[Items listed in a dataset]
== Segment start ==

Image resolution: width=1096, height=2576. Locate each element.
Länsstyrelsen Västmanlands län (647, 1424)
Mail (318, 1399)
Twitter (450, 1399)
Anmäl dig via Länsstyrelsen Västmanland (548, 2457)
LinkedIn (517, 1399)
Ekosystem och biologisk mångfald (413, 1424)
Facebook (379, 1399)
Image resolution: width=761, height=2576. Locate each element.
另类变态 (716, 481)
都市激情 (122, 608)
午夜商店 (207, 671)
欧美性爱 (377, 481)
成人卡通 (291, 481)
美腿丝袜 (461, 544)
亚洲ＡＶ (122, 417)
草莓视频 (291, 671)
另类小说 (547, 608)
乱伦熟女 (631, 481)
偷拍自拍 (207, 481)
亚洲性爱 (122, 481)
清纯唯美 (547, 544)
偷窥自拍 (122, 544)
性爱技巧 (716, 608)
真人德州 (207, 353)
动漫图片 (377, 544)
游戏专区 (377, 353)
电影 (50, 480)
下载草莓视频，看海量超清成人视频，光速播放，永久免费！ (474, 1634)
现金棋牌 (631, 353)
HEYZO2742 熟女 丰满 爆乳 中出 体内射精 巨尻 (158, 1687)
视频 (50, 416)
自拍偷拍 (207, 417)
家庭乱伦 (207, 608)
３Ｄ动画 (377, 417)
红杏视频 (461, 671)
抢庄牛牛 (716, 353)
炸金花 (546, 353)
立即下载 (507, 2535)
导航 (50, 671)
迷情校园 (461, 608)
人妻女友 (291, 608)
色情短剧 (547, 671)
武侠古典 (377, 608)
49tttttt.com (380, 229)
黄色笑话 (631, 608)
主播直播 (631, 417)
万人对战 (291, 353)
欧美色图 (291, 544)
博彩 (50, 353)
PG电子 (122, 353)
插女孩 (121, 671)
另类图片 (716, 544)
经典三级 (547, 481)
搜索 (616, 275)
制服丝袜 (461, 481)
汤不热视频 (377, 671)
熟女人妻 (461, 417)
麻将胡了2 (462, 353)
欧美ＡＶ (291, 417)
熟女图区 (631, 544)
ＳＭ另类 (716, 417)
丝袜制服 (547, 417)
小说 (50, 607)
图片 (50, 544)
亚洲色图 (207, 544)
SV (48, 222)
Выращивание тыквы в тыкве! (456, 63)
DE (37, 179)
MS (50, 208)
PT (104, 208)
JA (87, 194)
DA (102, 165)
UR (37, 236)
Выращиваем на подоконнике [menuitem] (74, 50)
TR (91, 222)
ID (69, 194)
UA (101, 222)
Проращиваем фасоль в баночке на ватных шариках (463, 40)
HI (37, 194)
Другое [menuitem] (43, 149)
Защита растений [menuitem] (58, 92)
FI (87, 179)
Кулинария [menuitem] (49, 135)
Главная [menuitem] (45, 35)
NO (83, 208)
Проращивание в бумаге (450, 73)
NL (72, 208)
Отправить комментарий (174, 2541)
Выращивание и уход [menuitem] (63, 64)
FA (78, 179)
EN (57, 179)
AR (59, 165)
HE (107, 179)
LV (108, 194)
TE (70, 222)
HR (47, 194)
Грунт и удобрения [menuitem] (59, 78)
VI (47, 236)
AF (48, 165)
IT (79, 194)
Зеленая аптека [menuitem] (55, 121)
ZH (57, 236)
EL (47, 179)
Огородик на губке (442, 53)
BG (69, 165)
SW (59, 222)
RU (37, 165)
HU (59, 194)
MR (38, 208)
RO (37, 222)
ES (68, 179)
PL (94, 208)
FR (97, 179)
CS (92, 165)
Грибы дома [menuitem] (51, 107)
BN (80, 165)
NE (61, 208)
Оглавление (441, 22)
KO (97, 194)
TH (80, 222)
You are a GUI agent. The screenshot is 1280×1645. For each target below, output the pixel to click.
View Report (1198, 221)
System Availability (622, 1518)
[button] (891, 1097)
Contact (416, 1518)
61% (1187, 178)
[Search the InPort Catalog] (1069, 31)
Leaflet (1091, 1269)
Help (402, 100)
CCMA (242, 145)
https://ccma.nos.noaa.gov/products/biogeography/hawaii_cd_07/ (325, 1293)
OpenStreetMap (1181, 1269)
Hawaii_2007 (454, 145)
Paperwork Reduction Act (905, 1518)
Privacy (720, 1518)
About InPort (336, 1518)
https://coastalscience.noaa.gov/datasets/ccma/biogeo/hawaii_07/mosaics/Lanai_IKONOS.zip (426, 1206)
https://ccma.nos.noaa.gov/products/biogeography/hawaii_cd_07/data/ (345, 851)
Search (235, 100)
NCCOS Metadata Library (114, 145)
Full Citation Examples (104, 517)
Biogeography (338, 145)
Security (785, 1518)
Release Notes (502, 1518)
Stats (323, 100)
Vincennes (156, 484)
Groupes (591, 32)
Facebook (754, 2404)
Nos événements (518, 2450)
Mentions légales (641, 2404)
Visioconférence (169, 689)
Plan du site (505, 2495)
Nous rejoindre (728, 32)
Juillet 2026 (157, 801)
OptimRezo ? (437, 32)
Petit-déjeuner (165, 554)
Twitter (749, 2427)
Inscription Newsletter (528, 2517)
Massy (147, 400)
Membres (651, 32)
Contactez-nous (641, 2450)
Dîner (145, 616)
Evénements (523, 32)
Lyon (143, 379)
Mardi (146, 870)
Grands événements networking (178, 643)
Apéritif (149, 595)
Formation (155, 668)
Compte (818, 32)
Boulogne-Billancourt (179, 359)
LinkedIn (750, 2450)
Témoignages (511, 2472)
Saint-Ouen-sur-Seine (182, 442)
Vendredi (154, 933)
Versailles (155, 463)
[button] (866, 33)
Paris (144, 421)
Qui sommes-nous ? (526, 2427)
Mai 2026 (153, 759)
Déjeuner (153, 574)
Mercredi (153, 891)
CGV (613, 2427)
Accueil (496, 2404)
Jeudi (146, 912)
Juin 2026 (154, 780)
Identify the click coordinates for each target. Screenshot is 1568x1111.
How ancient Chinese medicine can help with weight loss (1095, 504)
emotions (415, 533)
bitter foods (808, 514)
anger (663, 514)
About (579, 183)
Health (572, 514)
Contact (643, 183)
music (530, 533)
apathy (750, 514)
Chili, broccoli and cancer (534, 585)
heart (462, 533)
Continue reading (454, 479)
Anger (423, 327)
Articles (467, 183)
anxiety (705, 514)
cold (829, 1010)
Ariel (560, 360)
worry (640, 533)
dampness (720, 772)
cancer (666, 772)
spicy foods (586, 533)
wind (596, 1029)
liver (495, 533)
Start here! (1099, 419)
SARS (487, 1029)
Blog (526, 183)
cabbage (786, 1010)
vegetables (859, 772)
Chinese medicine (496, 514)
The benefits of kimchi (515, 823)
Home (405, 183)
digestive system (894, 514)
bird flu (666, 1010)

== Segment end ==

- Directions: Please write out, exactly as they appear above, only the lines in the stretch from the line with "Зеленая аптека [menuitem] (55, 121)" through the line with "NE (61, 208)".

- Solution to the exercise:
Зеленая аптека [menuitem] (55, 121)
ZH (57, 236)
EL (47, 179)
Огородик на губке (442, 53)
BG (69, 165)
SW (59, 222)
RU (37, 165)
HU (59, 194)
MR (38, 208)
RO (37, 222)
ES (68, 179)
PL (94, 208)
FR (97, 179)
CS (92, 165)
Грибы дома [menuitem] (51, 107)
BN (80, 165)
NE (61, 208)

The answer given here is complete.